- What the task asks -
Your answer should be one number, the count of lines in the entries holding the word "السبسي".

________

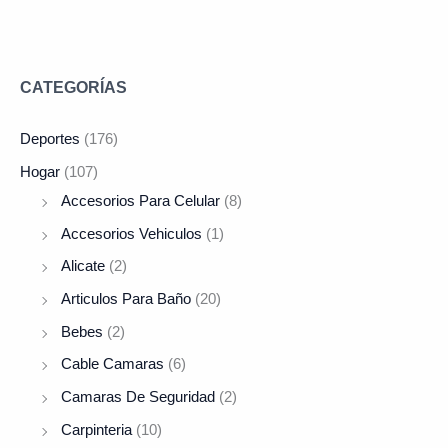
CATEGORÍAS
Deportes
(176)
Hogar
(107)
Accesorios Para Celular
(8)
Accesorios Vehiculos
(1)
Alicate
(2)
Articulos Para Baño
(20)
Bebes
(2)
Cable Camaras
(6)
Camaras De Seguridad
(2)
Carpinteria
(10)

________

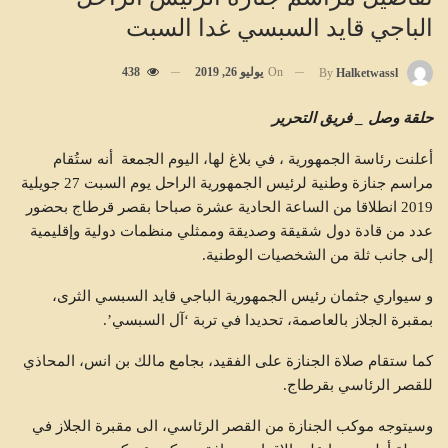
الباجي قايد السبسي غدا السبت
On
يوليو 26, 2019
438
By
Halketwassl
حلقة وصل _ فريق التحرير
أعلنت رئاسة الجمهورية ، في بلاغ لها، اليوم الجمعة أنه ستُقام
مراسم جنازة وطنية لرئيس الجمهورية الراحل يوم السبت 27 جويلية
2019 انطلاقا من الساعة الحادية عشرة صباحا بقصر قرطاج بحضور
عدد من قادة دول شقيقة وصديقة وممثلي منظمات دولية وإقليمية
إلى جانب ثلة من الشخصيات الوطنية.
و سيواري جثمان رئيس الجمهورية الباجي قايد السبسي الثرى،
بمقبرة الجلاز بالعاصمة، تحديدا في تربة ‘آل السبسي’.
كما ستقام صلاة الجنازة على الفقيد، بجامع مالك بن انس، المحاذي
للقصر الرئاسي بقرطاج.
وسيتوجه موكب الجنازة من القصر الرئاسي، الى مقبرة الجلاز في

________

- Exercise solution -
3